Your objective =>
Could you repeat word for word only the lines from the one containing "Trends (730, 222)" to the last line of the data below?

*** Data extract ***

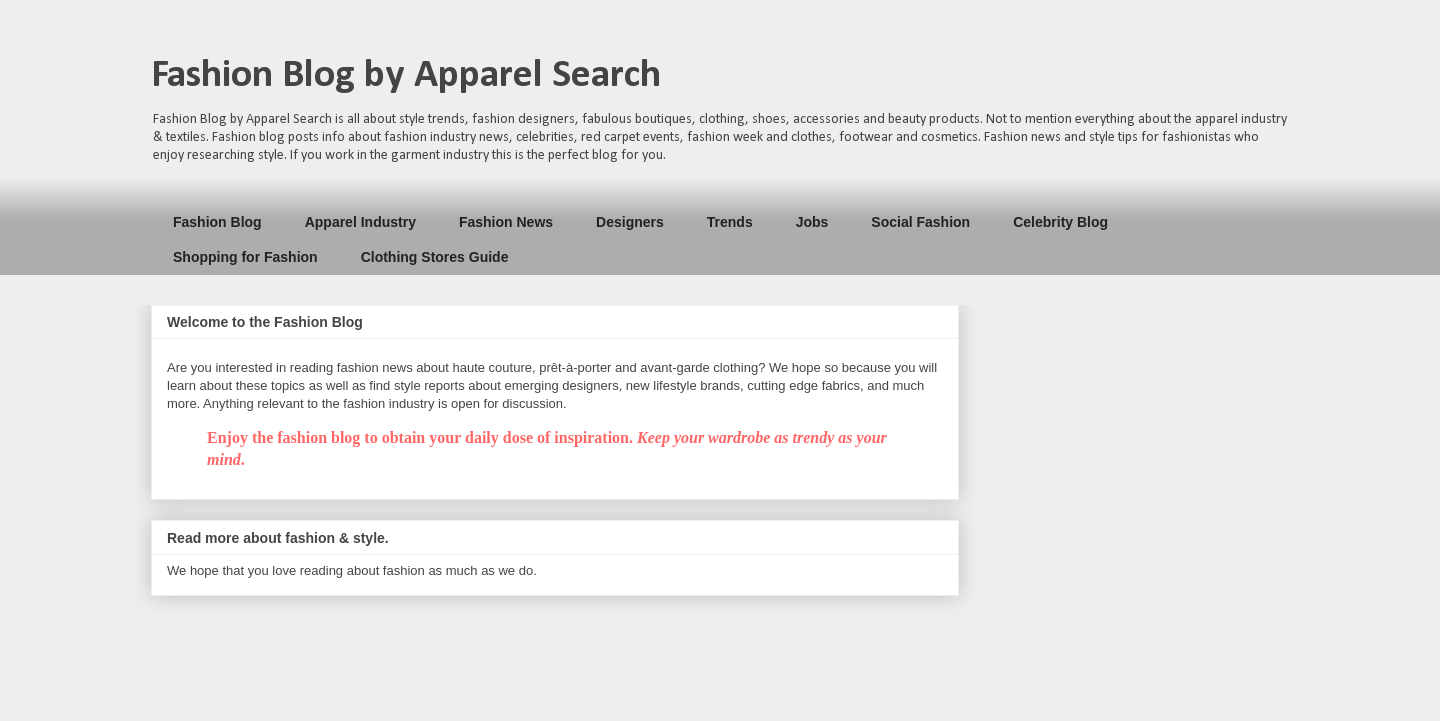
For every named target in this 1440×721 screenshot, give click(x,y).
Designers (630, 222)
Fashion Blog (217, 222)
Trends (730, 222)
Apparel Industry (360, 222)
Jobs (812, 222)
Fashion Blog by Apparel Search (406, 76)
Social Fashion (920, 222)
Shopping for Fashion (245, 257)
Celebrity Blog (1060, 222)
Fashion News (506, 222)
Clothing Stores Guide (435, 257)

*** End of Data extract ***

Answer space =>
Trends (730, 222)
Apparel Industry (360, 222)
Jobs (812, 222)
Fashion Blog by Apparel Search (406, 76)
Social Fashion (920, 222)
Shopping for Fashion (245, 257)
Celebrity Blog (1060, 222)
Fashion News (506, 222)
Clothing Stores Guide (435, 257)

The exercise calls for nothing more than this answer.